A new Stanford Law essay reveals police drug dogs to be unreliable.
The U.S. Supreme Court will soon determine whether a trained narcotics dog’s sniff at the front door of a home constitutes a Fourth Amendment search. The case, Florida v. Jardines, has privacy scholars abuzz because it presents two possible shifts in Fourth Amendment jurisprudence. First, the Court might expand the physical spaces rationale from Justice Scalia’s majority opinion in United States v. Jones. A favorable outcome for Mr. Jardines could reinforce that the home is a formidable privacy fortress, protecting all information from government detection unless that information is visible to the human eye.

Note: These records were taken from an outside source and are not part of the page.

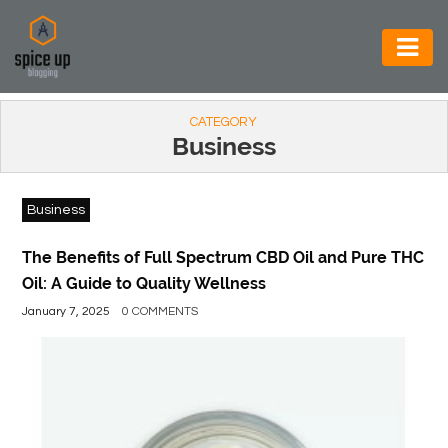
AUTOMOTIVE
CATEGORY
BUSINESS
Business
CONSTRUCTION
Business
ELECTRONICS
ENVIRONMENT
The Benefits of Full Spectrum CBD Oil and Pure THC
Oil: A Guide to Quality Wellness
FOOD
January 7, 2025
0 COMMENTS
&
BEVERAGES
GENERAL
HEALTH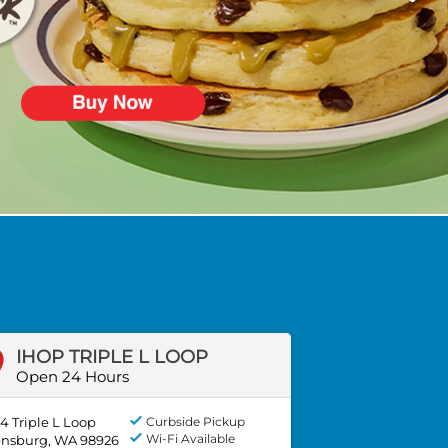
IHOP TRIPLE L LOOP
Open 24 Hours
4 Triple L Loop
Curbside Pickup
Wi-Fi Available
ensburg, WA 98926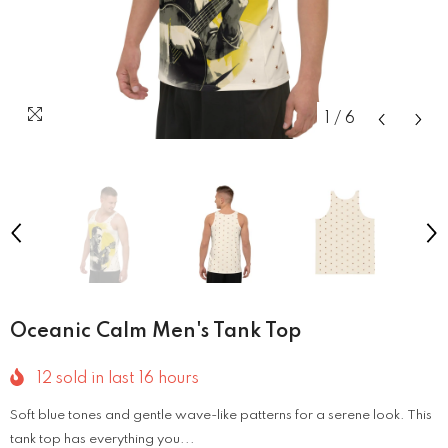
1
/
6
Oceanic Calm Men's Tank Top
12
sold in last
16
hours
Soft blue tones and gentle wave-like patterns for a serene look. This
tank top has everything you...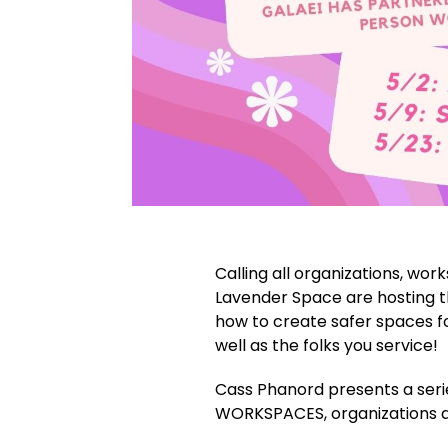
Calling all organizations, wor
Lavender Space are hosting t
how to create safer spaces fo
well as the folks you service!
Cass Phanord presents a seri
WORKSPACES, organizations a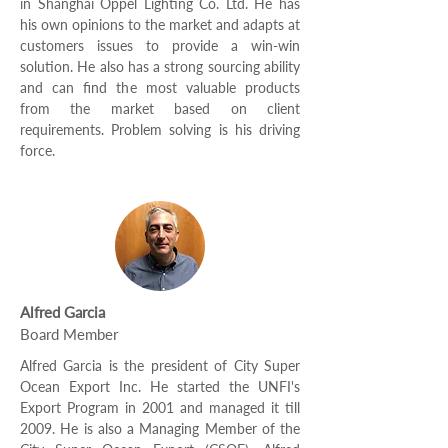
in Shanghai Oppel Lighting Co. Ltd. He has
his own opinions to the market and adapts at
customers issues to provide a win-win
solution. He also has a strong sourcing ability
and can find the most valuable products
from the market based on client
requirements. Problem solving is his driving
force.
Alfred Garcia
Board Member
Alfred Garcia is the president of City Super
Ocean Export Inc. He started the UNFI's
Export Program in 2001 and managed it till
2009. He is also a Managing Member of the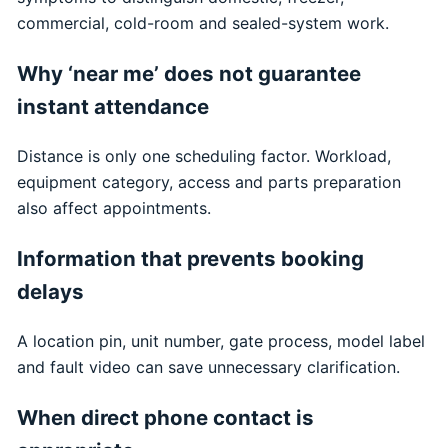
commercial, cold-room and sealed-system work.
Why ‘near me’ does not guarantee
instant attendance
Distance is only one scheduling factor. Workload,
equipment category, access and parts preparation
also affect appointments.
Information that prevents booking
delays
A location pin, unit number, gate process, model label
and fault video can save unnecessary clarification.
When direct phone contact is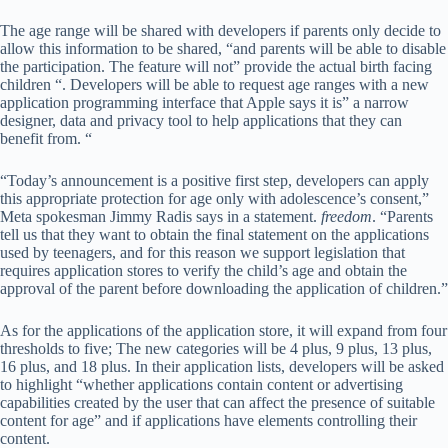
The age range will be shared with developers if parents only decide to
allow this information to be shared, “and parents will be able to disable
the participation. The feature will not” provide the actual birth facing
children “. Developers will be able to request age ranges with a new
application programming interface that Apple says it is” a narrow
designer, data and privacy tool to help applications that they can
benefit from. “
“Today’s announcement is a positive first step, developers can apply
this appropriate protection for age only with adolescence’s consent,”
Meta spokesman Jimmy Radis says in a statement.
freedom
. “Parents
tell us that they want to obtain the final statement on the applications
used by teenagers, and for this reason we support legislation that
requires application stores to verify the child’s age and obtain the
approval of the parent before downloading the application of children.”
As for the applications of the application store, it will expand from four
thresholds to five; The new categories will be 4 plus, 9 plus, 13 plus,
16 plus, and 18 plus. In their application lists, developers will be asked
to highlight “whether applications contain content or advertising
capabilities created by the user that can affect the presence of suitable
content for age” and if applications have elements controlling their
content.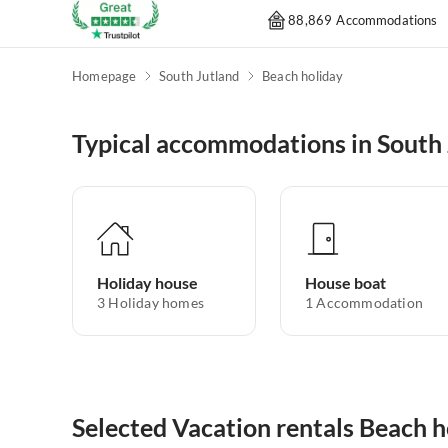
88,869 Accommodations
Homepage
South Jutland
Beach holiday
Typical accommodations in South 
Holiday house
House boat
3
Holiday homes
1
Accommodation
Selected Vacation rentals Beach h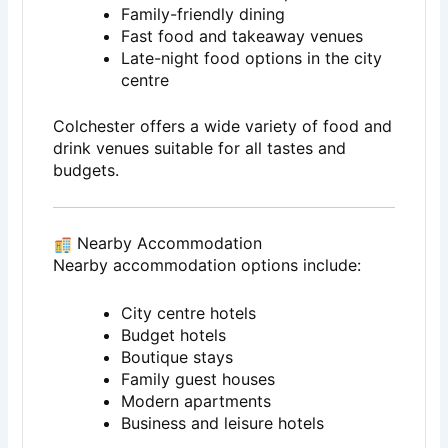
Family-friendly dining
Fast food and takeaway venues
Late-night food options in the city
centre
Colchester offers a wide variety of food and
drink venues suitable for all tastes and
budgets.
Nearby Accommodation
Nearby accommodation options include:
City centre hotels
Budget hotels
Boutique stays
Family guest houses
Modern apartments
Business and leisure hotels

Alternatively, and more sensibly, the Court may choose to revisit its previous dog sniff cases, United States v. Place and Illinois v. Caballes. This precedent has shielded dog sniffs from constitutional scrutiny by finding that sniffs of luggage and a car, respectively, did not constitute searches. Their logic is straightforward: since a sniff “discloses only the presence or absence of narcotics, a contraband item,” a search incident to a dog’s alert cannot offend reasonable expectations of privacy. Of course, the logical flaw is equally obvious: police dogs often alert when drugs are not present, resulting in unnecessary suspicionless searches.
Curiously missing from any Supreme Court opinion is a reflection on how contraband-detecting dogs fundamentally change law enforcement. Police dogs are old technology, but their widespread use ushers in a new model of policing. Like pattern-based data mining, dog sniffs produce tradeoffs inherent in dragnet-style law enforcement. They redistribute the burden of unproductive searches from the few-but-stereotypically “suspicious” to the entire population.
A Fourth Amendment search surely took place on the porch of Mr. Jardines’s Miami home. Dogs are error-prone, and Franky (the chocolate Labrador in Jardines) is no exception. The Miami police unit had no policy to ensure the equitable use of dog sniffs. Since the police were motivated by an anonymous, unverified report, using the dog was an act of discretion as opposed to evenhanded random deployment. Moreover, the introduction of a dog to a person’s property is arguably humiliating and intrusive, as the Florida Supreme Court described.
Jardines offers the Court an opportunity to carefully assess a mode of policing that subjects all constituents to the burdens of investigation and punishment, not just the “suspicious.” Today, drug-sniffing dogs are unique law enforcement tools that can be used without either individualized suspicion or a “special needs” checkpoint. Given their haphazard deployment and erratic performance, police dogs deserve the skepticism many scholars and courts have expressed. But the wrong reasoning in Jardines could fix indefinitely an assumption that police technologies and civil liberties are always at odds. This would be unfortunate. New technologies have the potential to be what dogs never were—accurate and fair. Explosive detecting systems may eventually meet the standards for this test, and DNA-matching and pattern-based data mining offer more than mere hypothetical promise. Responsible use of these emerging techniques requires more transparency and even application than police departments are accustomed to, but decrease in law enforcement discretion is its own achievement. With luck, the Court will find a search in Jardines while avoiding a rule that reflexively hampers the use of new technologies.